The combined question-case mean ranks for accuracy were 506.2 for the chatbot and 403.4 for the glaucoma specialists (n=831, Mann-Whitney U=27,976.5, P<0.001). The mean ranks for completeness were 528.3 and 398.7, respectively (n=828, Mann-Whitney U=25,218.5, P<0.001).
For retina-related questions, the mean ranks for accuracy were 235.3 for the chatbot and 216.1 for the retina specialists (n=440, Mann-Whitney U=15,518.0, P=0.17). The mean ranks for completeness were 258.3 and 208.7, respectively (n=439, Mann-Whitney U=13,123.5, P=0.005).
The results showed that "both trainees and specialists rated the chatbot's accuracy and completeness more favorably than those of their specialist counterparts, with specialists noting a significant difference in the chatbot's accuracy (z=3.23; P=0.007) and completeness (z=5.86; P<0.001)," wrote Huang and co-authors.
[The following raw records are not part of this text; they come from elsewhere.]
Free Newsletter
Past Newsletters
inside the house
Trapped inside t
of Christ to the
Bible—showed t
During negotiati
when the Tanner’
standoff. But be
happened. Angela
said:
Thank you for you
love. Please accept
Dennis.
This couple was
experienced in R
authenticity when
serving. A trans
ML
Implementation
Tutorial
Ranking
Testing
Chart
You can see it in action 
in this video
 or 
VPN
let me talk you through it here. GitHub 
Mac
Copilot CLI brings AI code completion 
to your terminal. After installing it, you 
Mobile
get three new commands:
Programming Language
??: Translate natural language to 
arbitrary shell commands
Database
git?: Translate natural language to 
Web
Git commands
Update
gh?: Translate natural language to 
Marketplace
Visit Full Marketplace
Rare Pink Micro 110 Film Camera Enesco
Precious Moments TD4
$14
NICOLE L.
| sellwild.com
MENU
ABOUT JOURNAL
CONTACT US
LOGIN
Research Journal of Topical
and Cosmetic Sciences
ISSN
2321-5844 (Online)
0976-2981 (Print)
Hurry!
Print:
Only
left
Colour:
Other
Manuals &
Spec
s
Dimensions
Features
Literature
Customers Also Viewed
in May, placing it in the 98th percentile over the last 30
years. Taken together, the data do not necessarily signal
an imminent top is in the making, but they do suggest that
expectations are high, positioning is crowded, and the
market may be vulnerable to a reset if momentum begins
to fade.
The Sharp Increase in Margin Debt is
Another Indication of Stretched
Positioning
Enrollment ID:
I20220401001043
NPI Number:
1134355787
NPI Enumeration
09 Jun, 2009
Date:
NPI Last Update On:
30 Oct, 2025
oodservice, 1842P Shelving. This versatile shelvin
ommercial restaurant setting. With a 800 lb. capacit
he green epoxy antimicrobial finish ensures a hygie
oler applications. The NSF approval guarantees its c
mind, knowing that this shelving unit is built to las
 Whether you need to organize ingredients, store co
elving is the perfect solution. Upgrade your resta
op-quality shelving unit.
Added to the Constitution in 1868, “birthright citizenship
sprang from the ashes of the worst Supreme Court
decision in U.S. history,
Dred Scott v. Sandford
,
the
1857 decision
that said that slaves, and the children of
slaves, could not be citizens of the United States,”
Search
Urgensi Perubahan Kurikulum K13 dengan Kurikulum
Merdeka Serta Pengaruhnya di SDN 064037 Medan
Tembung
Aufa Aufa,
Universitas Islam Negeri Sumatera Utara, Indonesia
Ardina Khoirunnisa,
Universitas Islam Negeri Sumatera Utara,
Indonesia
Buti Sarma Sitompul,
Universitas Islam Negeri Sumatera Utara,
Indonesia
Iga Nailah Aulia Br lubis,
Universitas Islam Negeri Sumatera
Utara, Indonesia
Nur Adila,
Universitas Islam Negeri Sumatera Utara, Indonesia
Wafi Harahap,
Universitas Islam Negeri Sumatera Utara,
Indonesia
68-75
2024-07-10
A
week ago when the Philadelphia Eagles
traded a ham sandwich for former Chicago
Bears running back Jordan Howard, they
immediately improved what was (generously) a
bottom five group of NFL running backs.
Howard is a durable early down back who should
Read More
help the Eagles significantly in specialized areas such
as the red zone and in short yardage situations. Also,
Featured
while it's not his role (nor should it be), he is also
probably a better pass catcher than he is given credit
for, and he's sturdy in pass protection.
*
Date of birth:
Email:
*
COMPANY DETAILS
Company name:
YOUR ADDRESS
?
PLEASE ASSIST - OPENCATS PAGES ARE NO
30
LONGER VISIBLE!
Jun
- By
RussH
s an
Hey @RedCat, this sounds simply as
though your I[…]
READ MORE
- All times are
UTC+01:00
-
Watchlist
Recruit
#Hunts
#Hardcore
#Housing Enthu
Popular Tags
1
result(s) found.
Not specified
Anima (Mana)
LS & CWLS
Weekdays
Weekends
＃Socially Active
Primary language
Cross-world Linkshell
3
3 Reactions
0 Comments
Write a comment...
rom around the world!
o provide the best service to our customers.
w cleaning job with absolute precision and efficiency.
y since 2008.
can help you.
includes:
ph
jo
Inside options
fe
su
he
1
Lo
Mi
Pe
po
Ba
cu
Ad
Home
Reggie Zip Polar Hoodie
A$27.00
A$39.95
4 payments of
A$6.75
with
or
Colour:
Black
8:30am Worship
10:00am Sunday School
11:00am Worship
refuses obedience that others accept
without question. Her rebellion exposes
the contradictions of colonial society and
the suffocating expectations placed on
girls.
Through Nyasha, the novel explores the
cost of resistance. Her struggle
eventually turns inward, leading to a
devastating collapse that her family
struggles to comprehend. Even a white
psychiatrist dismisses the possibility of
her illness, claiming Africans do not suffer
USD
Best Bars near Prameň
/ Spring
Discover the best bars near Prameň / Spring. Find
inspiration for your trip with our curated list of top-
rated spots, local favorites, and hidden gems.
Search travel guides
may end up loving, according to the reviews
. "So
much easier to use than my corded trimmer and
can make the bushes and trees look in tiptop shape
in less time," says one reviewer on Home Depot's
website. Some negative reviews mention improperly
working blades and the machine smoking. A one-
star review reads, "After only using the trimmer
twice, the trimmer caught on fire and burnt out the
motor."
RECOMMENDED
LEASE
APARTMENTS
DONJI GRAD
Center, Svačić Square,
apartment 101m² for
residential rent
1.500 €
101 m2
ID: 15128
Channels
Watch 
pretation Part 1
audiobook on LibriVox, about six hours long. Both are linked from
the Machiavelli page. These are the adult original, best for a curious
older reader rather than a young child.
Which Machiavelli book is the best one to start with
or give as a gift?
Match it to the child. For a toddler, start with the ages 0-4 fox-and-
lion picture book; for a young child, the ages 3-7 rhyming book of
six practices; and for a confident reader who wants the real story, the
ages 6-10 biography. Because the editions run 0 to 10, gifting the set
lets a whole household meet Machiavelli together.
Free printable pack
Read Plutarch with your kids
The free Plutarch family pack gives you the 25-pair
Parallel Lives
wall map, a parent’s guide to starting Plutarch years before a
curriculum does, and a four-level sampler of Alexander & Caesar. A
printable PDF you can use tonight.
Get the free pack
Limitations included that the single-center, cross-sectional study evaluated only LLM proficiency at a single time point among one group of attendings and trainees. In addition, the investigators cautioned that the "findings, while promising, should not be interpreted as endorsing direct clinical application due to chatbots' unclear limitations in complex decision-making, alongside necessary ethical, regulatory, and validation considerations not covered in this report."
Disclosures
The study was funded by the Manhattan Eye and Ear Ophthalmology Alumni Foundation and Research to Prevent Blindness.
Huang reported grants from the Manhattan Eye and Ear Ophthalmology Alumni Foundation, as did a co-author, who also reported a financial relationship with Twenty Twenty and grants from the National Eye Institute, the Glaucoma Foundation, and Research to Prevent Blindness.
Young and Zhao had no disclosures.
Primary Source
JAMA Ophthalmology
Huang AS, et al "Assessment of a large language model's responses to questions and cases about glaucoma and retina management" JAMA Ophthalmol 2024; DOI: 10.1001/jamaophthalmol.2023.6917.
Secondary Source
JAMA Ophthalmology
Young BK, Zhao PY "Large language models and the shoreline of ophthalmology" JAMA Ophthalmol 2024; DOI: 10.1001/jamaophthalmol.2023.6937.